• Sigma Notation and Properties of sum.
• Limits of sum, and definition of definite integral.

A study of the accumulation function.

• The accumulation function A(x) gives the accumulation of area between the horizontal axis and the graph f(x) between 0 to x.

             $A\left(x\right)={\int }_0^x f\left(x\right)dx$

• Sigma Notation and Properties of sum.

$$\begin{gathered} \sum _{k=\text{ starting\_value }}^{\text{ending\_value }} \left(\text{ function \_ of \_}k\right) \\ \text{ 1. }\sum _{k=1}^n \left(a_k+b_k\right)=\sum _{k=1}^n a_k+\sum _{k=1}^n b_k \\ \text{ 2. }\sum _{k=1}^n a_k=\sum _{k=1}^{p-1} a_k+\sum _{k=p}^n a_k \end{gathered}$$

• Calculating sums of areas of small rectangles using definite integral.

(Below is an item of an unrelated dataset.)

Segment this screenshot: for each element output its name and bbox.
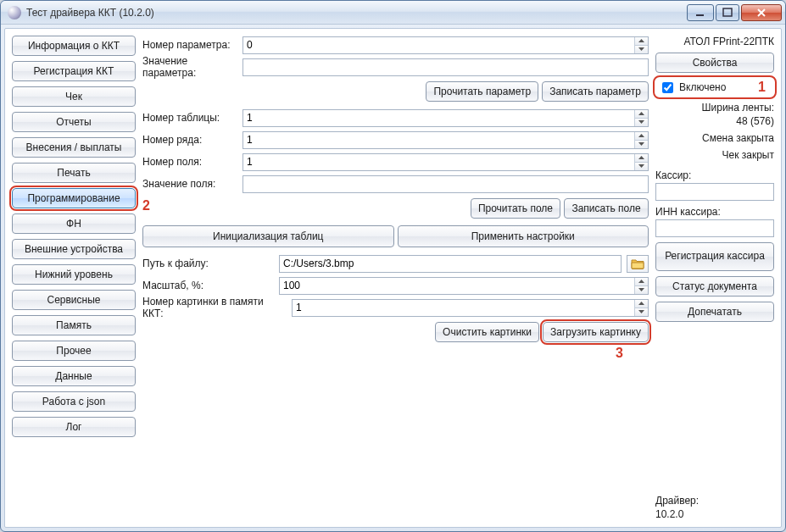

$\begin{array}{l}{\int }_0^x f\left(x\right)dx=\underset{n\to \mathrm{\infty }}{lim} \sum _{k=1}^n f\left(c_k\right)\mathrm{\Delta }x\\ \mathrm{\Delta }x=\frac{b-a}{n}\\ c_k=a+k\mathrm{\Delta }x\end{array}$

Thus, the area under a curve, sigma notation and limits of sums can be reviewed.